───── Records shown ─────
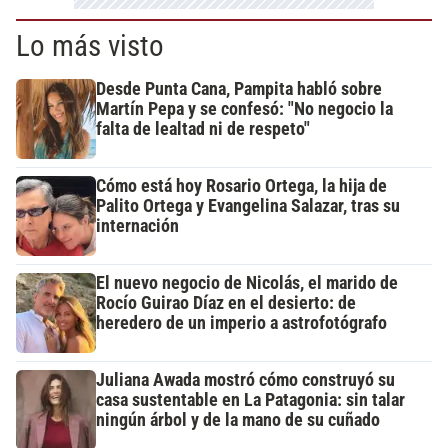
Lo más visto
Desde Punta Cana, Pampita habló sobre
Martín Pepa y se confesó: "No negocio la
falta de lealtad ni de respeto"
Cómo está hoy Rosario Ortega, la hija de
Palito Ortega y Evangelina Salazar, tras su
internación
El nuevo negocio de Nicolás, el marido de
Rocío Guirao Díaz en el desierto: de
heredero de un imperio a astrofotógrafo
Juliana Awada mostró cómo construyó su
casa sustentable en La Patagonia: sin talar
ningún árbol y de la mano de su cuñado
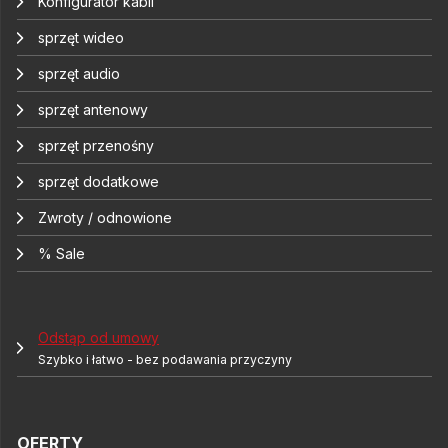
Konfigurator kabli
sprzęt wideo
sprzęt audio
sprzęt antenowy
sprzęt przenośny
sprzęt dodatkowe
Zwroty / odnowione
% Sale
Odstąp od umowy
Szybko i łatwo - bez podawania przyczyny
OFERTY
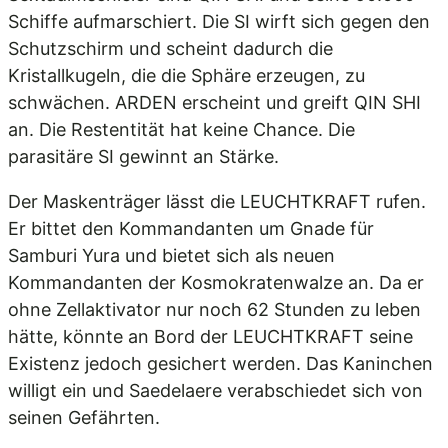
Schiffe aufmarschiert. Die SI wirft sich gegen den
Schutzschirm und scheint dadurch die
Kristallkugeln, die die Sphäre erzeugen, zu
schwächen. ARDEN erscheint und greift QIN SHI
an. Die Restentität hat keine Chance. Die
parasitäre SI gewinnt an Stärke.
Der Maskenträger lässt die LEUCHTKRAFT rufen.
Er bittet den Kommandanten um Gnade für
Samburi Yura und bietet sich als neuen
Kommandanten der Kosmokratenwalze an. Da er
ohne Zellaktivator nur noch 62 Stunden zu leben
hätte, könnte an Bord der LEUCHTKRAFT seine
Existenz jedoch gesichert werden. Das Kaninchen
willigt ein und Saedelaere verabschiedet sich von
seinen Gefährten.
─────
───── Records shown ─────
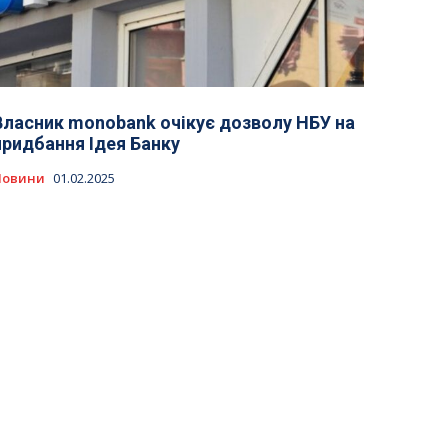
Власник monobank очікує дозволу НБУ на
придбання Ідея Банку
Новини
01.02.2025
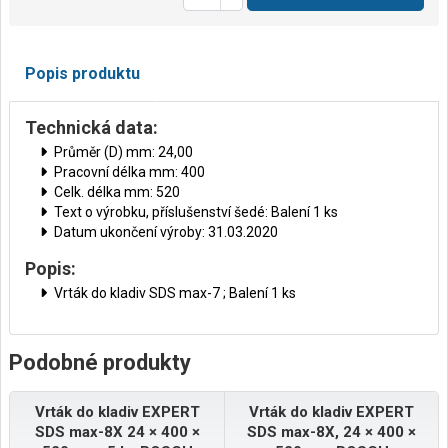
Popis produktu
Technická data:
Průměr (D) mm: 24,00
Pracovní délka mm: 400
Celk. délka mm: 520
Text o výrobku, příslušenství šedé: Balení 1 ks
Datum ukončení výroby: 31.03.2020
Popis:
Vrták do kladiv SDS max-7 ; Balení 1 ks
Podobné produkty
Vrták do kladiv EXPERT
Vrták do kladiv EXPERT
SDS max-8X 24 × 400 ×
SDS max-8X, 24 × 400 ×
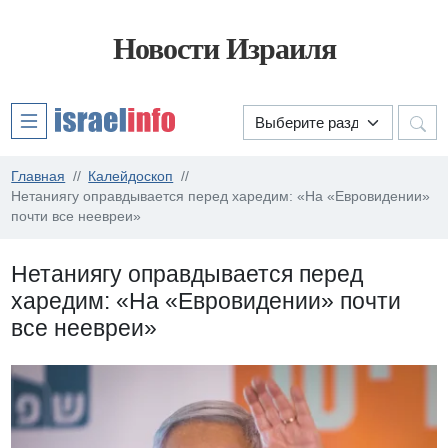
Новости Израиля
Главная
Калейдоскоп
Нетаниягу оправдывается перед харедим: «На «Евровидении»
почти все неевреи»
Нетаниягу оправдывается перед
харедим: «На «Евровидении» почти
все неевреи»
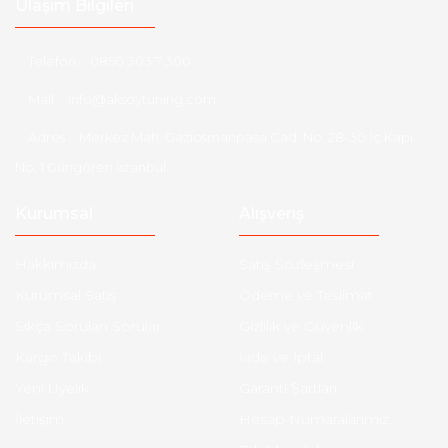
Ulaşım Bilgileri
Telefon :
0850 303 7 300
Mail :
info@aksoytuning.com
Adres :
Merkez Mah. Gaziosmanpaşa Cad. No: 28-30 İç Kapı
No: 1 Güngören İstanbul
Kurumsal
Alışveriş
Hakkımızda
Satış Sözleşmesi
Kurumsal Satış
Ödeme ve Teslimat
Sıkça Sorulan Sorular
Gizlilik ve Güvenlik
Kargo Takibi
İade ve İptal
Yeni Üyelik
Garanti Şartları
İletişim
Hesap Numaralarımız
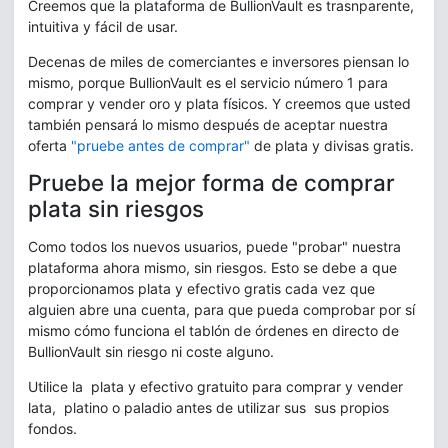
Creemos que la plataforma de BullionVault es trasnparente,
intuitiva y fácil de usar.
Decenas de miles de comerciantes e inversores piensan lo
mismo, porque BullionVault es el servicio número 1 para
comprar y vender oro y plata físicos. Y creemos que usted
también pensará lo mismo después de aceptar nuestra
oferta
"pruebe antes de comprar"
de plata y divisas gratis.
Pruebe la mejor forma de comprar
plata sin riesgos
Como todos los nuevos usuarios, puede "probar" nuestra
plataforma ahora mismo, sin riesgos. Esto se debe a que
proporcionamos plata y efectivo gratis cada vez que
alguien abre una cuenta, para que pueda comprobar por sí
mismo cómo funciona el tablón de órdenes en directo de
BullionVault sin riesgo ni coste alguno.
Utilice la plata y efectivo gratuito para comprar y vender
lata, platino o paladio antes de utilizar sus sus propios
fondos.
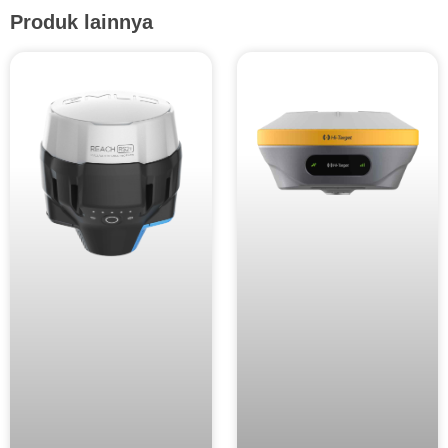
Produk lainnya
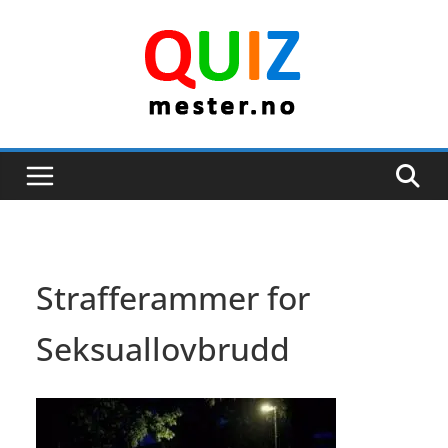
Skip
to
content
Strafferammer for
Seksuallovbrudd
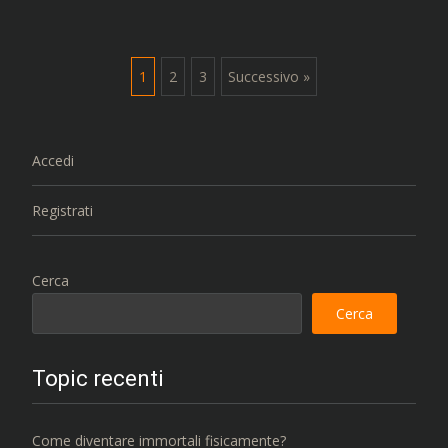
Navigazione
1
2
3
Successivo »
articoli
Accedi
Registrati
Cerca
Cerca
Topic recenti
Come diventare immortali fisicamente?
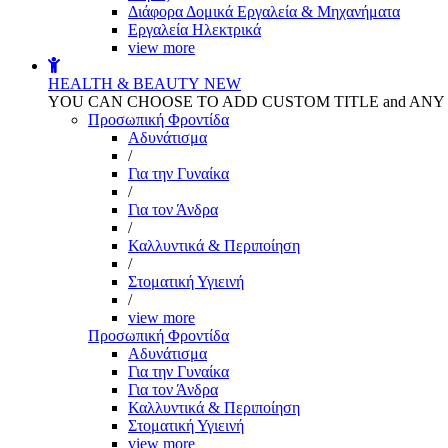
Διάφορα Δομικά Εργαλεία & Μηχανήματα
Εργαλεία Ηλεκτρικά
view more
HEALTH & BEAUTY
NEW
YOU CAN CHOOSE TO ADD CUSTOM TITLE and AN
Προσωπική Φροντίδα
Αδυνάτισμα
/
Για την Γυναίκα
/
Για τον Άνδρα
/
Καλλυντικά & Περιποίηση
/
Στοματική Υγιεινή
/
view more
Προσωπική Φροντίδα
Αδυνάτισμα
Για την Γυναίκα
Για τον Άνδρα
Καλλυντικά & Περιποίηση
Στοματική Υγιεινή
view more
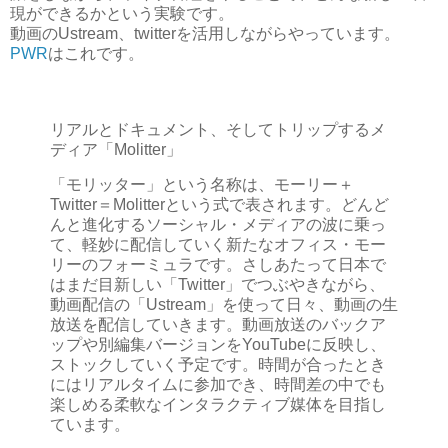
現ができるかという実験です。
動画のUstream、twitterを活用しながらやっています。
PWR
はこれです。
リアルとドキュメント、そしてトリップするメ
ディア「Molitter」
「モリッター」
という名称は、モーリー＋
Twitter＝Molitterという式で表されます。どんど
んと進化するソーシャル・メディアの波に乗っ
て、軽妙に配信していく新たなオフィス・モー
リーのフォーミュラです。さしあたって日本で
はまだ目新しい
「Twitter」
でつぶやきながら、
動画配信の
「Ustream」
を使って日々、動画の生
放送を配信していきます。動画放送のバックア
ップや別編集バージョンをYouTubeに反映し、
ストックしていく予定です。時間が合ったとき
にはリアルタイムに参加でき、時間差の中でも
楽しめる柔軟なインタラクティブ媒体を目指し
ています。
─────
───── Records shown ─────
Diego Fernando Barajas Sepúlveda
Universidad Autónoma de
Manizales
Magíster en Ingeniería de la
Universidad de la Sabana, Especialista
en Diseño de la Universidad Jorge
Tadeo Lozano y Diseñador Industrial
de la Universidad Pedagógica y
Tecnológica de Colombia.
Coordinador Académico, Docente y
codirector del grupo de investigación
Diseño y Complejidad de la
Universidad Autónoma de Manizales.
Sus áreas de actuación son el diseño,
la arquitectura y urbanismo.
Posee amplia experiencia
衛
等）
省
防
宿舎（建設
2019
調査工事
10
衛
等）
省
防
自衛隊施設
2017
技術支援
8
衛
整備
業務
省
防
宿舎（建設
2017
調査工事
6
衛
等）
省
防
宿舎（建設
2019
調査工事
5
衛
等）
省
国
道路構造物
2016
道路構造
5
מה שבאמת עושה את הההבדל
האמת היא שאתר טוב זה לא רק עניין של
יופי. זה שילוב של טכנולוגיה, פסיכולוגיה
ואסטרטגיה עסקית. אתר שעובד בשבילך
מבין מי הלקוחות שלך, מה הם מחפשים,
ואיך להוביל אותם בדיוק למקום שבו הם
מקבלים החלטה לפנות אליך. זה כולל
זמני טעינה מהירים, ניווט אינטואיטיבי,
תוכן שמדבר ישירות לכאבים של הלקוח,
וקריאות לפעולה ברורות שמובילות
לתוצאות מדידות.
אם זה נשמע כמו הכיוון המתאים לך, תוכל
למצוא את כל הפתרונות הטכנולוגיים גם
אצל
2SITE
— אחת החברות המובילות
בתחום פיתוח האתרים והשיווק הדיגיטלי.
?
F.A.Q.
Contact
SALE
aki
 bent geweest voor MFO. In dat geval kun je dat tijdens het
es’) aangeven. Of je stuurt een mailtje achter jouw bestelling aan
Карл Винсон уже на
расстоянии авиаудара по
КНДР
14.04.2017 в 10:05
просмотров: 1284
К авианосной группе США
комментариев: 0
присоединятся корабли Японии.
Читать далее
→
─────
**Task description**
Leave out every line above except those from the line with "Merkez Mah. Gaziosmanpaşa" up to and including the line with "Hesap Numaralarımız", and copy those exactly.

**Answer for the task**
Merkez Mah. Gaziosmanpaşa Cad. No: 28-30 İç Kapı
No: 1 Güngören İstanbul
Kurumsal
Alışveriş
Hakkımızda
Satış Sözleşmesi
Kurumsal Satış
Ödeme ve Teslimat
Sıkça Sorulan Sorular
Gizlilik ve Güvenlik
Kargo Takibi
İade ve İptal
Yeni Üyelik
Garanti Şartları
İletişim
Hesap Numaralarımız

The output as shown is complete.